(What the task asks)
Pictures appear among the records below and must be omitted. Repeat exactly the lines from the line with "DVDの「スターウォーズ" to the line with "yaratıcılıkla yalnızlık, başarıyla", both included.

Page-level text extractions:
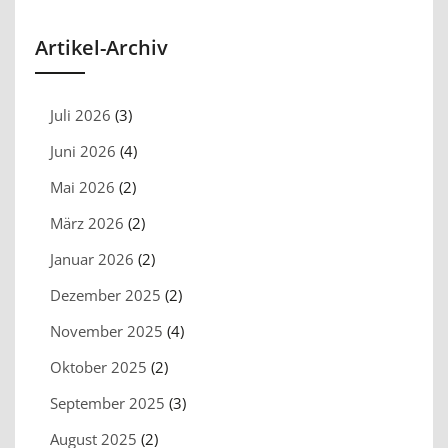
Artikel-Archiv
Juli 2026
(3)
Juni 2026
(4)
Mai 2026
(2)
März 2026
(2)
Januar 2026
(2)
Dezember 2025
(2)
November 2025
(4)
Oktober 2025
(2)
September 2025
(3)
August 2025
(2)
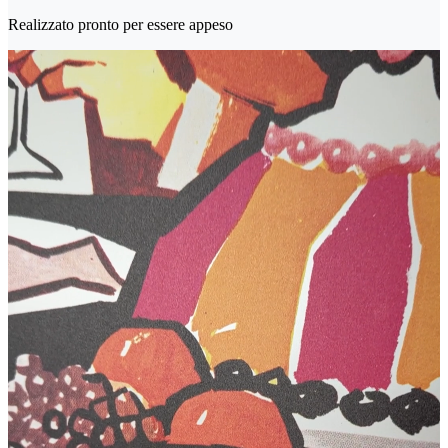
Realizzato pronto per essere appeso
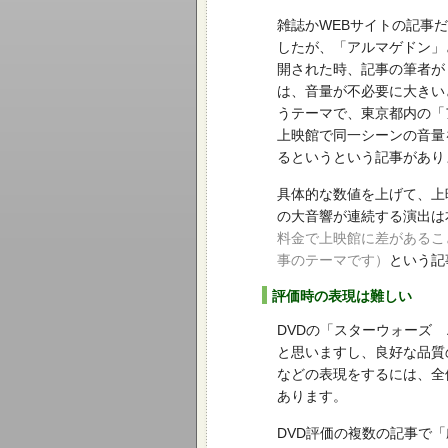
雑誌かWEBサイトの記事
したが、「アルマゲドン」
開された時、記事の筆者が
は、音量が不必要に大きい
うテーマで、東京都内の「
上映館で同一シーンの音量
るというという記事があり
具体的な数値を上げて、上
の大音響が連続する演出は
料金で上映館に差があるこ
事のテーマです）
という記
評価時の表現は難しい
DVDの「スターウォーズ
と思いますし、良好な品質
などの表現をするには、全
あります。
DVD評価の複数の記事で「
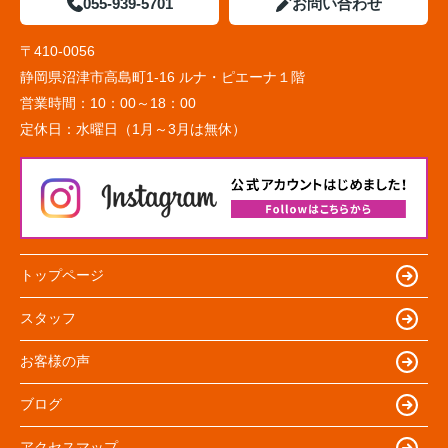
055-939-5701
お問い合わせ
〒410-0056
静岡県沼津市高島町1-16 ルナ・ピエーナ１階
営業時間：
10：00～18：00
定休日：
水曜日（1月～3月は無休）
トップページ
スタッフ
お客様の声
ブログ
アクセスマップ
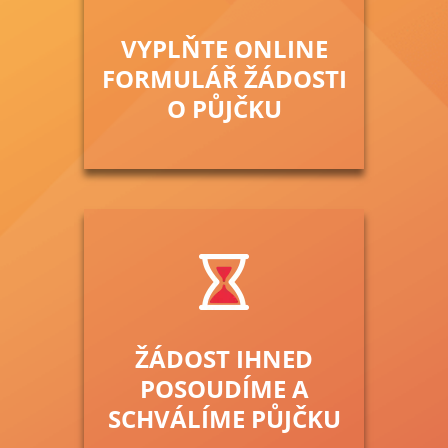
VYPLŇTE ONLINE
FORMULÁŘ ŽÁDOSTI
O PŮJČKU
ŽÁDOST IHNED
POSOUDÍME A
SCHVÁLÍME PŮJČKU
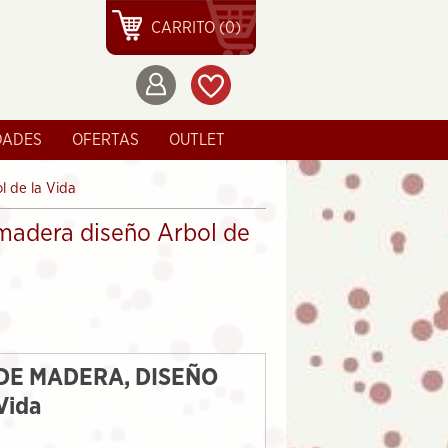
CARRITO (0)
DADES
OFERTAS
OUTLET
l de la Vida
madera diseño Arbol de
DE MADERA, DISEÑO
Vida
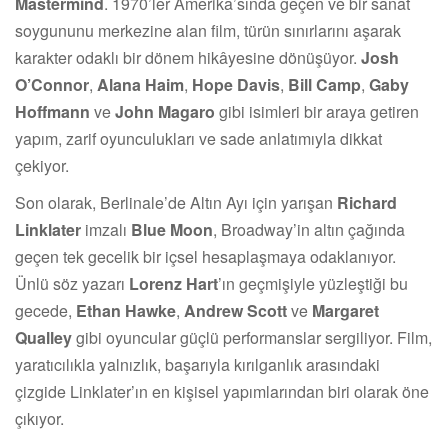
Mastermind
. 1970’ler Amerika’sında geçen ve bir sanat
soygununu merkezine alan film, türün sınırlarını aşarak
karakter odaklı bir dönem hikâyesine dönüşüyor.
Josh
O’Connor
,
Alana Haim
,
Hope Davis
,
Bill Camp
,
Gaby
Hoffmann
ve
John Magaro
gibi isimleri bir araya getiren
yapım, zarif oyunculukları ve sade anlatımıyla dikkat
çekiyor.
Son olarak, Berlinale’de Altın Ayı için yarışan
Richard
Linklater
imzalı
Blue Moon
, Broadway’in altın çağında
geçen tek gecelik bir içsel hesaplaşmaya odaklanıyor.
Ünlü söz yazarı
Lorenz Hart
’ın geçmişiyle yüzleştiği bu
gecede,
Ethan Hawke
,
Andrew Scott
ve
Margaret
Qualley
gibi oyuncular güçlü performanslar sergiliyor. Film,
yaratıcılıkla yalnızlık, başarıyla kırılganlık arasındaki
çizgide Linklater’ın en kişisel yapımlarından biri olarak öne
çıkıyor.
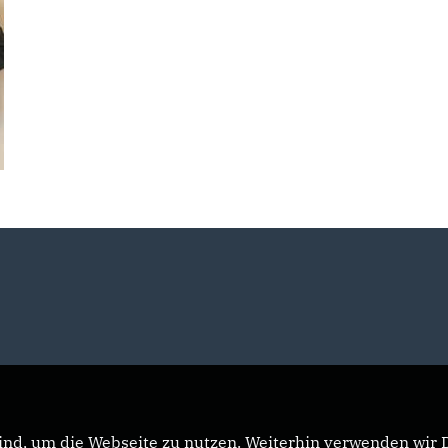
nd, um die Webseite zu nutzen. Weiterhin verwenden wir Di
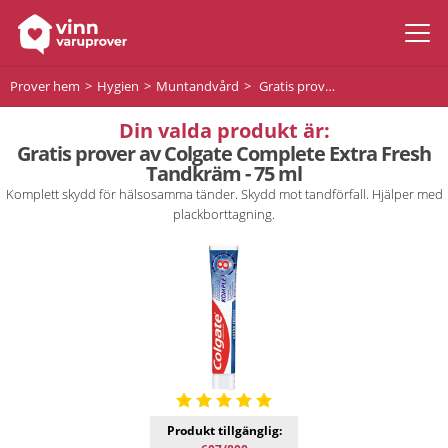
Prover hem
Hygien
Muntandvård
Gratis prover av Colgate Complete Extra Fresh Tandkräm - 75 ml
Din valda produkt är:
Gratis prover av Colgate Complete Extra Fresh
Tandkräm - 75 ml
Komplett skydd för hälsosamma tänder. Skydd mot tandförfall. Hjälper med
plackborttagning.
Produkt tillgänglig:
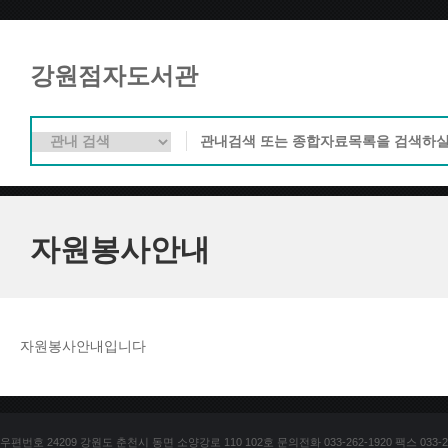
강원점자도서관
자원봉사안내
자원봉사안내입니다
우편번호 24209 강원도 춘천시 동면 소양강로 110 102호 문의전화 033-262-1920 팩스 033-25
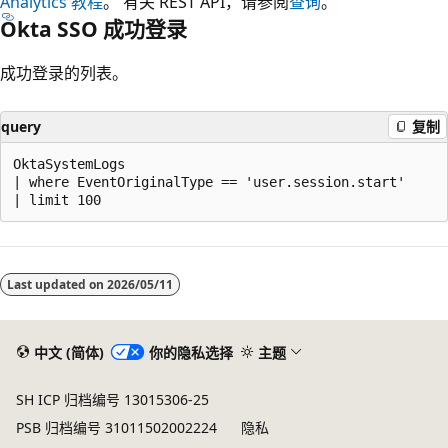
Analytics 教程
。 有关 REST API，请参阅
查询
。
Okta SSO 成功登录
成功登录的列表。
query
复制
OktaSystemLogs

| where EventOriginalType == 'user.session.start'

阅
读
Last updated on
2026/05/11
模
式
已
中文 (简体)
你的隐私选择
主题
禁
SH ICP 归档编号 13015306-25
用
PSB 归档编号 31011502002224
隐私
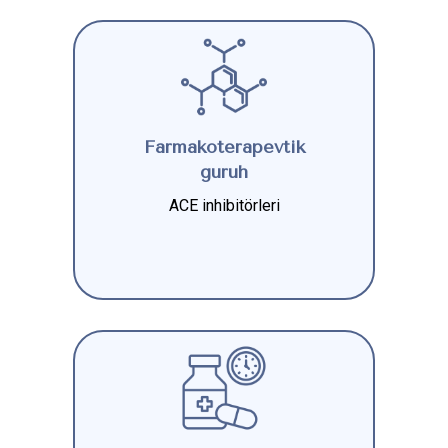
Farmakoterapevtik
guruh
ACE inhibitörleri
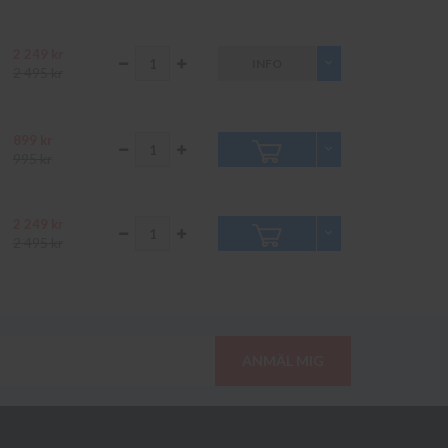
2 249 kr
INFO
2 495 kr
899 kr
995 kr
2 249 kr
2 495 kr
ANMÄL MIG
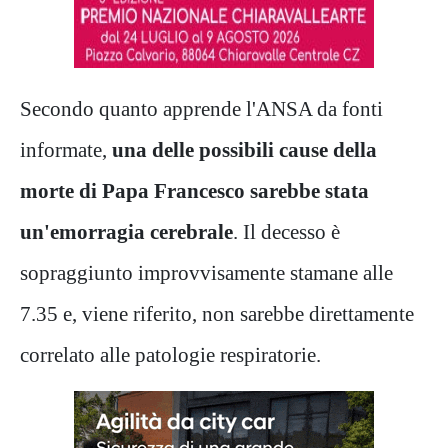
Secondo quanto apprende l'ANSA da fonti
informate,
una delle possibili cause della
morte di Papa Francesco sarebbe stata
un'emorragia cerebrale
. Il decesso è
sopraggiunto improvvisamente stamane alle
7.35 e, viene riferito, non sarebbe direttamente
correlato alle patologie respiratorie.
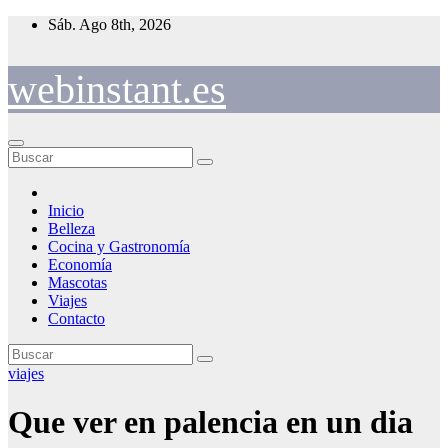
Saltar
Sáb. Ago 8th, 2026
al
contenido
webinstant.es
Inicio
Belleza
Cocina y Gastronomía
Economía
Mascotas
Viajes
Contacto
viajes
Que ver en palencia en un dia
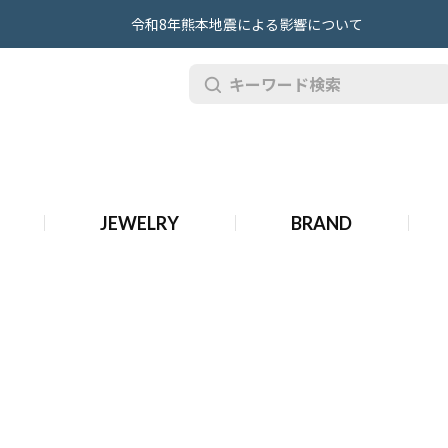
令和8年熊本地震による影響について
JEWELRY
BRAND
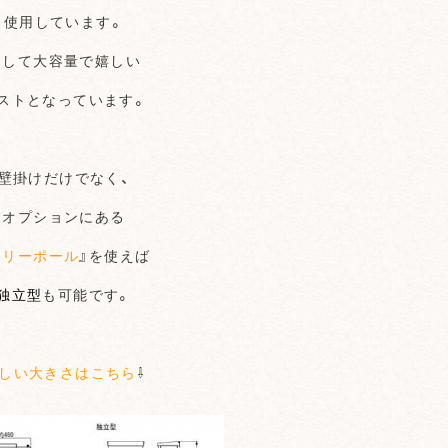
使用しています。
そして大容量で嬉しい
ストとなっています。
壁掛けだけでなく、
オプションにある
メリーポール
』を使えば
独立型
も可能です。
しい大きさはこちら
⇩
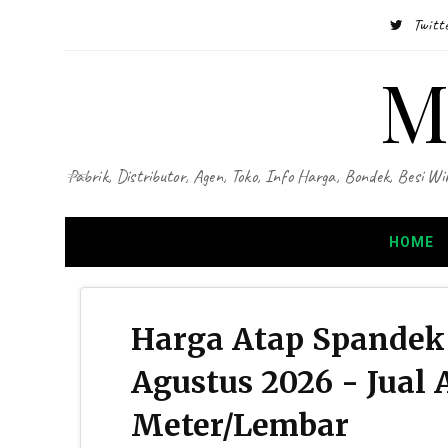
Twitt
M
Pabrik, Distributor, Agen, Toko, Info Harga, Bondek, Besi
HOME
Harga Atap Spandek
Agustus 2026 - Jual
Meter/Lembar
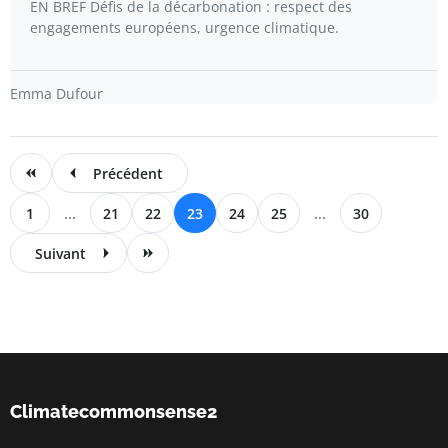
EN BREF Défis de la décarbonation : respect des
engagements européens, urgence climatique.
Emma Dufour
Précédent
1
...
21
22
23
24
25
...
30
Suivant
Climatecommonsense2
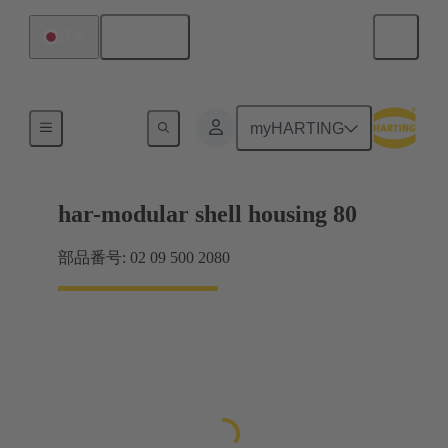
日本語
日本
製品
myHARTING
har-modular shell housing 80
部品番号: 02 09 500 2080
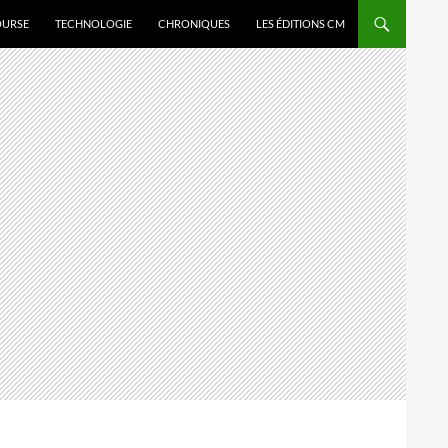
OURSE
TECHNOLOGIE
CHRONIQUES
LES ÉDITIONS CM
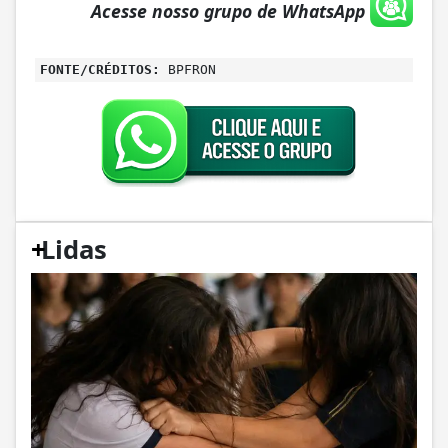
Acesse nosso grupo de WhatsApp
FONTE/CRÉDITOS:
BPFRON
+
Lidas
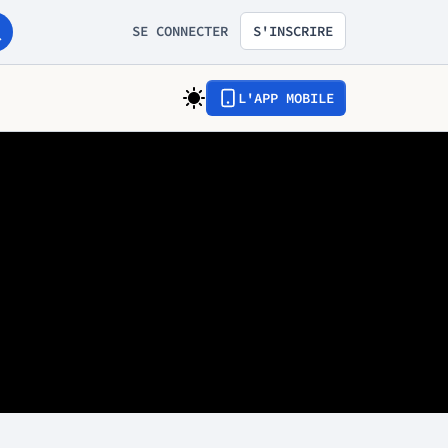
SE CONNECTER
S'INSCRIRE
L'APP MOBILE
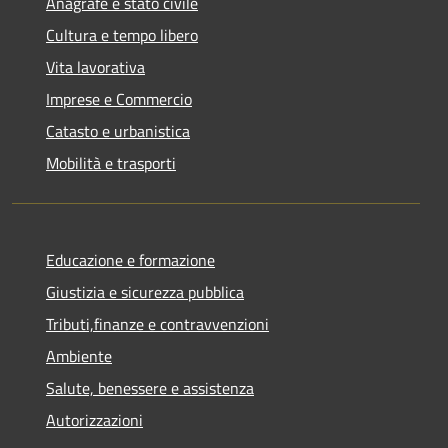
Anagrafe e stato civile
Cultura e tempo libero
Vita lavorativa
Imprese e Commercio
Catasto e urbanistica
Mobilità e trasporti
Educazione e formazione
Giustizia e sicurezza pubblica
Tributi,finanze e contravvenzioni
Ambiente
Salute, benessere e assistenza
Autorizzazioni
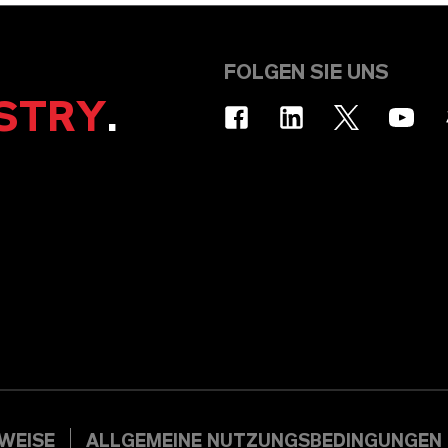
FOLGEN SIE UNS
STRY
.
WEISE
ALLGEMEINE NUTZUNGSBEDINGUNGEN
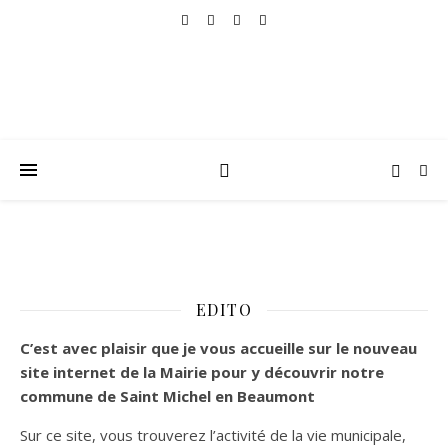
EDITO
C’est
avec plaisir que je vous accueille sur le nouveau
site internet de la Mairie pour y découvrir notre
commune de Saint Michel en Beaumont
Sur ce site, vous trouverez l’activité de la vie municipale,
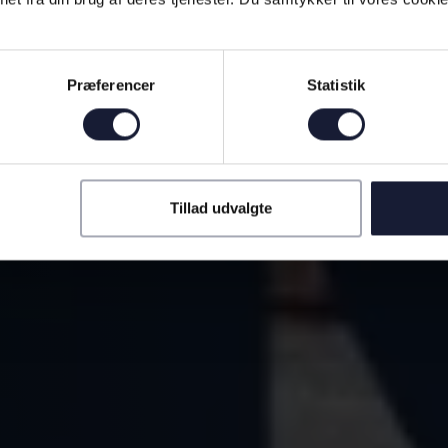
Præferencer
Statistik
Tillad udvalgte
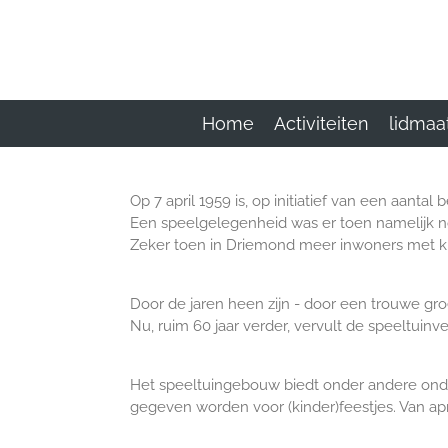
Ga
direct
naar
de
hoofdinhoud
Home
Activiteiten
lidmaa
Op 7 april 1959 is, op initiatief van een aant
Een speelgelegenheid was er toen namelijk no
Zeker toen in Driemond meer inwoners met 
Door de jaren heen zijn - door een trouwe groep
Nu, ruim 60 jaar verder, vervult de speeltuin
Het speeltuingebouw biedt onder andere onde
gegeven worden voor (kinder)feestjes. Van apri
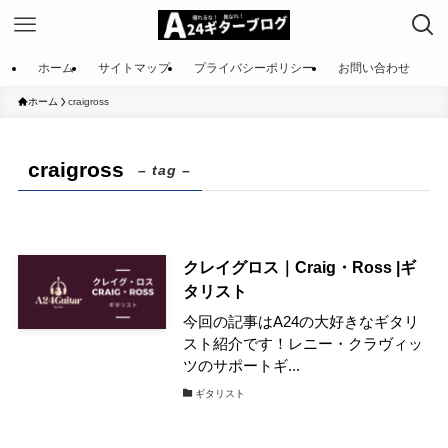
ホーム
サイトマップ
プライバシーポリシー
お問い合わせ
ホーム
craigross
craigross
– tag –
クレイグロス｜Craig・Ross |ギ
タリスト
今回の記事はA24の大好きなギタリ
スト紹介です！レニー・クラヴィッ
ツのサポートギ...
ギタリスト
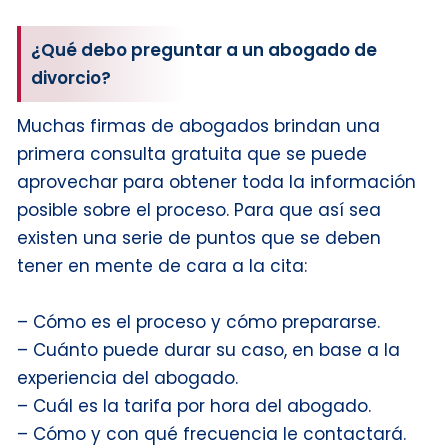
¿Qué debo preguntar a un abogado de
divorcio?
Muchas firmas de abogados brindan una
primera consulta gratuita que se puede
aprovechar para obtener toda la información
posible sobre el proceso. Para que así sea
existen una serie de puntos que se deben
tener en mente de cara a la cita:
– Cómo es el proceso y cómo prepararse.
– Cuánto puede durar su caso, en base a la
experiencia del abogado.
– Cuál es la tarifa por hora del abogado.
– Cómo y con qué frecuencia le contactará.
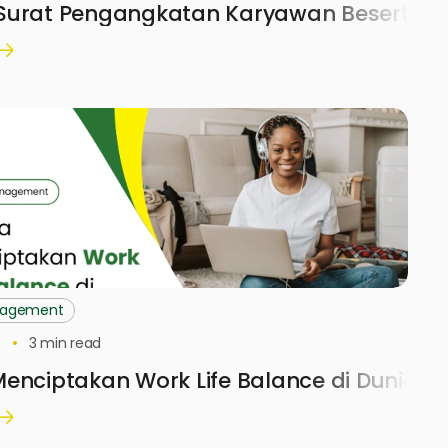
Surat Pengangkatan Karyawan Beserta 
nagement
3
min read
enciptakan Work Life Balance di Dunia Ke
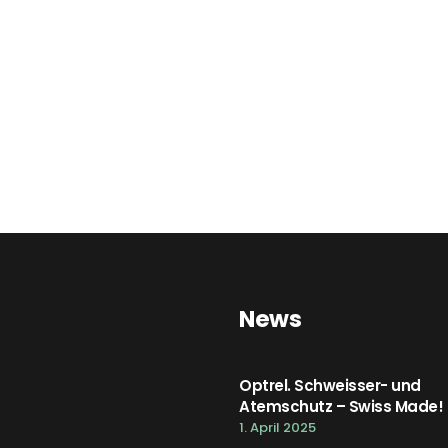
News
Optrel. Schweisser- und
Atemschutz – Swiss Made!
1. April 2025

(Result of the task)
DVDの「スターウォーズ
と思いますし、良好な品質
などの表現をするには、全
あります。
DVD評価の複数の記事で「
055-939-5701
お問い合わせ
〒410-0056
静岡県沼津市高島町1-16 ルナ・ピエーナ１階
営業時間：
10：00～18：00
定休日：
水曜日（1月～3月は無休）
トップページ
スタッフ
お客様の声
ブログ
アクセスマップ
VYPLŇTE ONLINE
FORMULÁŘ ŽÁDOSTI
O PŮJČKU
ŽÁDOST IHNED
POSOUDÍME A
SCHVÁLÍME PŮJČKU
CARRITO (0)
DADES
OFERTAS
OUTLET
l de la Vida
madera diseño Arbol de
DE MADERA, DISEÑO
Vida
Mastermind
. 1970’ler Amerika’sında geçen ve bir sanat
soygununu merkezine alan film, türün sınırlarını aşarak
karakter odaklı bir dönem hikâyesine dönüşüyor.
Josh
O’Connor
,
Alana Haim
,
Hope Davis
,
Bill Camp
,
Gaby
Hoffmann
ve
John Magaro
gibi isimleri bir araya getiren
yapım, zarif oyunculukları ve sade anlatımıyla dikkat
çekiyor.
Son olarak, Berlinale’de Altın Ayı için yarışan
Richard
Linklater
imzalı
Blue Moon
, Broadway’in altın çağında
geçen tek gecelik bir içsel hesaplaşmaya odaklanıyor.
Ünlü söz yazarı
Lorenz Hart
’ın geçmişiyle yüzleştiği bu
gecede,
Ethan Hawke
,
Andrew Scott
ve
Margaret
Qualley
gibi oyuncular güçlü performanslar sergiliyor. Film,
yaratıcılıkla yalnızlık, başarıyla kırılganlık arasındaki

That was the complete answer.